Collected data:

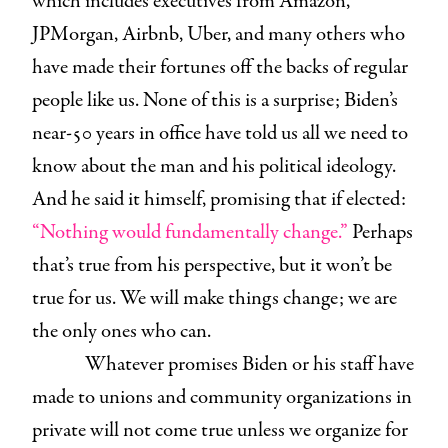
which includes executives from Amazon,
JPMorgan, Airbnb, Uber, and many others who
have made their fortunes off the backs of regular
people like us. None of this is a surprise; Biden’s
near-50 years in office have told us all we need to
know about the man and his political ideology.
And he said it himself, promising that if elected:
“Nothing would fundamentally change.”
Perhaps
that’s true from his perspective, but it won’t be
true for us. We will make things change; we are
the only ones who can.
Whatever promises Biden or his staff have
made to unions and community organizations in
private will not come true unless we organize for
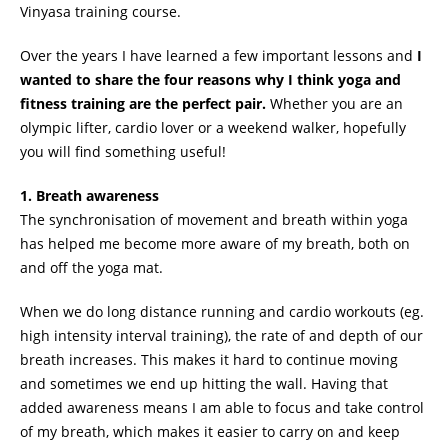
Vinyasa training course.
Over the years I have learned a few important lessons and
I
wanted to share the four reasons why I think yoga and
fitness training are the perfect pair.
Whether you are an
olympic lifter, cardio lover or a weekend walker, hopefully
you will find something useful!
1. Breath awareness
The synchronisation of movement and breath within yoga
has helped me become more aware of my breath, both on
and off the yoga mat.
When we do long distance running and cardio workouts (eg.
high intensity interval training), the rate of and depth of our
breath increases. This makes it hard to continue moving
and sometimes we end up hitting the wall. Having that
added awareness means I am able to focus and take control
of my breath, which makes it easier to carry on and keep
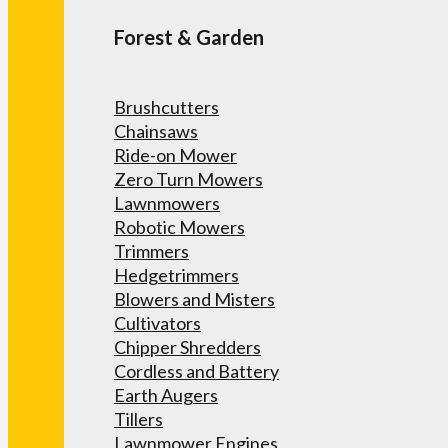
Forest & Garden
Brushcutters
Chainsaws
Ride-on Mower
Zero Turn Mowers
Lawnmowers
Robotic Mowers
Trimmers
Hedgetrimmers
Blowers and Misters
Cultivators
Chipper Shredders
Cordless and Battery
Earth Augers
Tillers
Lawnmower Engines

Task brief: Make an exact copy of the records above, with the pictures left out.

Exercise output:
which includes executives from Amazon,
JPMorgan, Airbnb, Uber, and many others who
have made their fortunes off the backs of regular
people like us. None of this is a surprise; Biden’s
near-50 years in office have told us all we need to
know about the man and his political ideology.
And he said it himself, promising that if elected:
“Nothing would fundamentally change.”
Perhaps
that’s true from his perspective, but it won’t be
true for us. We will make things change; we are
the only ones who can.
Whatever promises Biden or his staff have
made to unions and community organizations in
private will not come true unless we organize for
Vinyasa training course.
Over the years I have learned a few important lessons and
I
wanted to share the four reasons why I think yoga and
fitness training are the perfect pair.
Whether you are an
olympic lifter, cardio lover or a weekend walker, hopefully
you will find something useful!
1. Breath awareness
The synchronisation of movement and breath within yoga
has helped me become more aware of my breath, both on
and off the yoga mat.
When we do long distance running and cardio workouts (eg.
high intensity interval training), the rate of and depth of our
breath increases. This makes it hard to continue moving
and sometimes we end up hitting the wall. Having that
added awareness means I am able to focus and take control
of my breath, which makes it easier to carry on and keep
Forest & Garden
Brushcutters
Chainsaws
Ride-on Mower
Zero Turn Mowers
Lawnmowers
Robotic Mowers
Trimmers
Hedgetrimmers
Blowers and Misters
Cultivators
Chipper Shredders
Cordless and Battery
Earth Augers
Tillers
Lawnmower Engines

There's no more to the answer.